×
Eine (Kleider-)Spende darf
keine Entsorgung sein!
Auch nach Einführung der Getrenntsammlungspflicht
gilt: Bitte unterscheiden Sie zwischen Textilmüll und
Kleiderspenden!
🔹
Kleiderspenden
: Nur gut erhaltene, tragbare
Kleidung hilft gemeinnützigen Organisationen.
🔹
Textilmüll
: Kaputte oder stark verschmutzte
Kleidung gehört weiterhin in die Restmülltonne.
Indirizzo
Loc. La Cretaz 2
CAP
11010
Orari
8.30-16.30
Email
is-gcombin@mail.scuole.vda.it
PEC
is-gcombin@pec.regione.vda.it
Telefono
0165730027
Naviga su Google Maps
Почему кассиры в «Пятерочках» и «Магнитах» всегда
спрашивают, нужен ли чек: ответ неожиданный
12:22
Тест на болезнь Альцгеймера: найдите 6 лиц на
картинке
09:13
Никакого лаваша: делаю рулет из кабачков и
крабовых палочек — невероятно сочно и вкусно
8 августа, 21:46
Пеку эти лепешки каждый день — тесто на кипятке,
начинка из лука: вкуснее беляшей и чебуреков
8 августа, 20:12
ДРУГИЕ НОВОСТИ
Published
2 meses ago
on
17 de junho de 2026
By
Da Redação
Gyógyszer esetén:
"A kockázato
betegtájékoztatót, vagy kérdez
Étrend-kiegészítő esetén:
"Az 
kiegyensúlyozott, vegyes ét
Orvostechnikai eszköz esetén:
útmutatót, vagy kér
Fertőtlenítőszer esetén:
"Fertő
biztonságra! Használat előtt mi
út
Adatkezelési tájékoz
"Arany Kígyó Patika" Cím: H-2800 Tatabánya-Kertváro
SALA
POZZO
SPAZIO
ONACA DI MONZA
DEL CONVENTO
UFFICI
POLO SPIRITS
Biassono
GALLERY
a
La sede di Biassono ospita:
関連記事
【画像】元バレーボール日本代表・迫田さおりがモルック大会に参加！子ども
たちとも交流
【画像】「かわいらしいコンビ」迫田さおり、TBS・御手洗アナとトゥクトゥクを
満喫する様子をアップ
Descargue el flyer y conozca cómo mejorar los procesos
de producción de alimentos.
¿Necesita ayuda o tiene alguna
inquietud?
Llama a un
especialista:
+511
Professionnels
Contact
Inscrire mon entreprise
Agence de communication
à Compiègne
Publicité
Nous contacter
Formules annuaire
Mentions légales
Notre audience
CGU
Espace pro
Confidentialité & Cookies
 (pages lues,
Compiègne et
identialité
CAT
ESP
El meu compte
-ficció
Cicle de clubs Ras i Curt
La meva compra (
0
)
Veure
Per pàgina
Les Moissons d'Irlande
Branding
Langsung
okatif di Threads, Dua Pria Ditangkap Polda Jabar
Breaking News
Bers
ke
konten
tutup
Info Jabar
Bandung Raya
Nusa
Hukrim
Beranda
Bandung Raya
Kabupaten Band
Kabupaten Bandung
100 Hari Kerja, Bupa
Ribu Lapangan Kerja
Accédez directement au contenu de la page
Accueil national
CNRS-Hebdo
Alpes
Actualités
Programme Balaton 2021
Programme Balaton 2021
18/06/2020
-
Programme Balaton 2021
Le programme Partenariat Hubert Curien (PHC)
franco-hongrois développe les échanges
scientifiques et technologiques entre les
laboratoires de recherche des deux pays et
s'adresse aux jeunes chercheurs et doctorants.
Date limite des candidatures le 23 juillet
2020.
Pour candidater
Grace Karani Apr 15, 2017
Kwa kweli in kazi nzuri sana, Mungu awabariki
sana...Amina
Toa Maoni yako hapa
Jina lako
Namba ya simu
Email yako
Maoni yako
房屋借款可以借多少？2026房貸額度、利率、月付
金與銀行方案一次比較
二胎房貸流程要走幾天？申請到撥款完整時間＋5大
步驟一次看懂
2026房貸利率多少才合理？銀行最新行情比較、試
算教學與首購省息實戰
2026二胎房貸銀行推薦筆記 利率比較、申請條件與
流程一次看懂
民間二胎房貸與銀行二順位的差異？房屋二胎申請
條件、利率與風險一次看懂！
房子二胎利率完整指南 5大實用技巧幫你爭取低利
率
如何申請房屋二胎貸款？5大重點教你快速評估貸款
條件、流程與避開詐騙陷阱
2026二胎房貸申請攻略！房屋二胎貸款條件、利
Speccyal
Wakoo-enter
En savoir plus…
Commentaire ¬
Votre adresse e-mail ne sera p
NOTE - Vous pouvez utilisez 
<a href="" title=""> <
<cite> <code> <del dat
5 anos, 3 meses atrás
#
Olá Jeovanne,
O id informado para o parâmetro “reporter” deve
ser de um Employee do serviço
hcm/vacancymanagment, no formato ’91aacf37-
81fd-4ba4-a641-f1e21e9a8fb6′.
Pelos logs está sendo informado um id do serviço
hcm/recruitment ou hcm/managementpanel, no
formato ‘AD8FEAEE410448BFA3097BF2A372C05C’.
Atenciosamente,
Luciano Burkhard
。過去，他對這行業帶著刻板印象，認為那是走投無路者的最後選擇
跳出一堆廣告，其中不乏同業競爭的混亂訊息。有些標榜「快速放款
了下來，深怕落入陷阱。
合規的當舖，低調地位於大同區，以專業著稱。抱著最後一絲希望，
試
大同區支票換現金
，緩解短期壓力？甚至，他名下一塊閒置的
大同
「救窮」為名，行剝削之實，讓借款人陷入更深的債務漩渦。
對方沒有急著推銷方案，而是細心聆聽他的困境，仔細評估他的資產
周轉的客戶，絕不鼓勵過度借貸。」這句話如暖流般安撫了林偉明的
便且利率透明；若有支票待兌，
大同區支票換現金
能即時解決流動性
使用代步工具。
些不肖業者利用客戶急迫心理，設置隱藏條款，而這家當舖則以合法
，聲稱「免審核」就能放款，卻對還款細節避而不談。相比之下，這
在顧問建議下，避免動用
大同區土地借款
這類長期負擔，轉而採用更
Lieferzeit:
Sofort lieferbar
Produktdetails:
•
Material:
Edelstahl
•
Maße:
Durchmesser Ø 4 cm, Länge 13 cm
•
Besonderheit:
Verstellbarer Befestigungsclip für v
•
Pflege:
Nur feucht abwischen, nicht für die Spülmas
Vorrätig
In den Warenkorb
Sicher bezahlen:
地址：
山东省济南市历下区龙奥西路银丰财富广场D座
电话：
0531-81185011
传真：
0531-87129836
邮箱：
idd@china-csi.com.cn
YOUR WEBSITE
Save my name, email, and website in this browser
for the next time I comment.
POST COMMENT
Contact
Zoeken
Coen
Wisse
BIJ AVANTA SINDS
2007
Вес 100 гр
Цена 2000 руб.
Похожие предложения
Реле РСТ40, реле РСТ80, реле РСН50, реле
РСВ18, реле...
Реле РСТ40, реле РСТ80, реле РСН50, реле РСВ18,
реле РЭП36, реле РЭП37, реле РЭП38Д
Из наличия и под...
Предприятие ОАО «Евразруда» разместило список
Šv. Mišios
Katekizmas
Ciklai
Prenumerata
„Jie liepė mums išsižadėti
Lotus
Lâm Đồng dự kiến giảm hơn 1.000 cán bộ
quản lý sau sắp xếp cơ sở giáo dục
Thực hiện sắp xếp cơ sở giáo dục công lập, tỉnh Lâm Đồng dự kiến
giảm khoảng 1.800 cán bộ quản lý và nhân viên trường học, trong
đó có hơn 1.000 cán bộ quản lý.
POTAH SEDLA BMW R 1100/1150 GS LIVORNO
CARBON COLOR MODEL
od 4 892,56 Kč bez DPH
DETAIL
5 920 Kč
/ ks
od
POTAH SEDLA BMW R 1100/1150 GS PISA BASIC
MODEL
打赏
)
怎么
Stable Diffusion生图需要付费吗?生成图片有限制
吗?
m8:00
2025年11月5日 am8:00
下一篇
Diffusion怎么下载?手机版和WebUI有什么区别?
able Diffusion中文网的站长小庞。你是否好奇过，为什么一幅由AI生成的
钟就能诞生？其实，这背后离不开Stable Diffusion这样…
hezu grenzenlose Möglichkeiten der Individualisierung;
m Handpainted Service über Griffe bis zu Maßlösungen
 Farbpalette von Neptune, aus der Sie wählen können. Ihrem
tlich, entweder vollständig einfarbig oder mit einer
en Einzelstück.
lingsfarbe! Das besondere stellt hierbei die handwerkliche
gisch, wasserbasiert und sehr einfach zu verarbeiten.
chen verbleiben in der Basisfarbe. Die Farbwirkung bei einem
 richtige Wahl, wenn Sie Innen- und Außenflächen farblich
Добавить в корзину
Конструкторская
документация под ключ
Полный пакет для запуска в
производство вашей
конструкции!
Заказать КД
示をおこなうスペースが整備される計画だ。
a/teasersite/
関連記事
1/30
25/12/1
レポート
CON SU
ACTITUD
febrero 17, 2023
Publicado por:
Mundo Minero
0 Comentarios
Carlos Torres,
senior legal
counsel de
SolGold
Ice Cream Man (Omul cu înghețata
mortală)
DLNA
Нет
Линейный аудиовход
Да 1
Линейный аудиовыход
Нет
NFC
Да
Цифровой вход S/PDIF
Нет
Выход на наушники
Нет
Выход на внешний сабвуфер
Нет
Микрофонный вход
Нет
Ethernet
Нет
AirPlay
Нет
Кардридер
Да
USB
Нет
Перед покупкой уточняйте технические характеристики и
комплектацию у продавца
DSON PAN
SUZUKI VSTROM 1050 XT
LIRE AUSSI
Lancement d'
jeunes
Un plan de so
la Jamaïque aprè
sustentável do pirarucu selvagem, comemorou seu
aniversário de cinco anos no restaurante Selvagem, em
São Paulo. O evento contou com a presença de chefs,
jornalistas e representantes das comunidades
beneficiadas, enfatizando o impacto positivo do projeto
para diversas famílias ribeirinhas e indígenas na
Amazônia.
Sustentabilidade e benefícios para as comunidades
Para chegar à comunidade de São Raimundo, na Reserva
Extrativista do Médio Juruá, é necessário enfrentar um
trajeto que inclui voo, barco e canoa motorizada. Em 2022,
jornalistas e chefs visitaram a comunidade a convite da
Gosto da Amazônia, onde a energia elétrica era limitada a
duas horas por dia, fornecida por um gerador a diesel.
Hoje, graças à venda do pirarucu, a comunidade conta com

=== Exercise ===
Go through the records. Copy each line where "реле" appears.

=== Response for this exercise ===
Реле РСТ40, реле РСТ80, реле РСН50, реле
РСВ18, реле...
Реле РСТ40, реле РСТ80, реле РСН50, реле РСВ18,
реле РЭП36, реле РЭП37, реле РЭП38Д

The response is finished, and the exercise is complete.